Pull out of the data below the stretch of lines bounded by the one containing "Timeline of Broad Ripple history" and the one containing "Broad Ripple History is hosted at Ionos.com", both bounds included, unchanged.

======== Data records ========

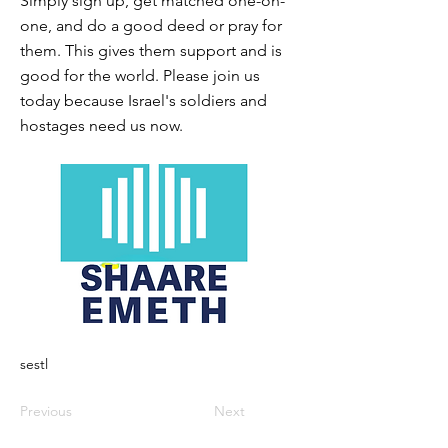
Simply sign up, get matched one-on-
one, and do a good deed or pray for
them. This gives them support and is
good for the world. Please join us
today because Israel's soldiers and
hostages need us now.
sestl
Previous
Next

========
======== Data records ========

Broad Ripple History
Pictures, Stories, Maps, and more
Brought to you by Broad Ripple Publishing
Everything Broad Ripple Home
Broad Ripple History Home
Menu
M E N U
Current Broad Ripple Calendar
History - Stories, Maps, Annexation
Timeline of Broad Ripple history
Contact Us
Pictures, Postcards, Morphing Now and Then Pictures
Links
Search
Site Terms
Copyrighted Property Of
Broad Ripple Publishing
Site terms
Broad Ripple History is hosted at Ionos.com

========
======== Data records ========

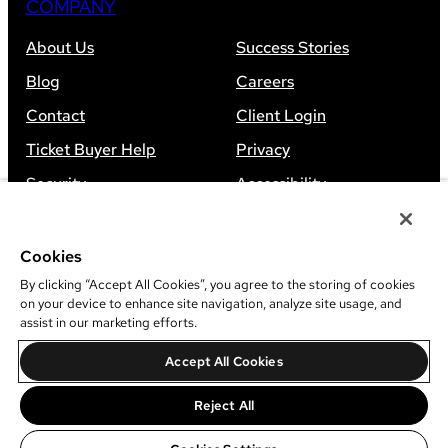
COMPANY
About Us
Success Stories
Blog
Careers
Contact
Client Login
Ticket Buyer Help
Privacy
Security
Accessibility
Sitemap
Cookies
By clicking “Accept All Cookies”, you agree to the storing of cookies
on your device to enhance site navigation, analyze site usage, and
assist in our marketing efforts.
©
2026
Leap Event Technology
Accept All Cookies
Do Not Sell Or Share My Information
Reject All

========

**Written response:**
Timeline of Broad Ripple history
Contact Us
Pictures, Postcards, Morphing Now and Then Pictures
Links
Search
Site Terms
Copyrighted Property Of
Broad Ripple Publishing
Site terms
Broad Ripple History is hosted at Ionos.com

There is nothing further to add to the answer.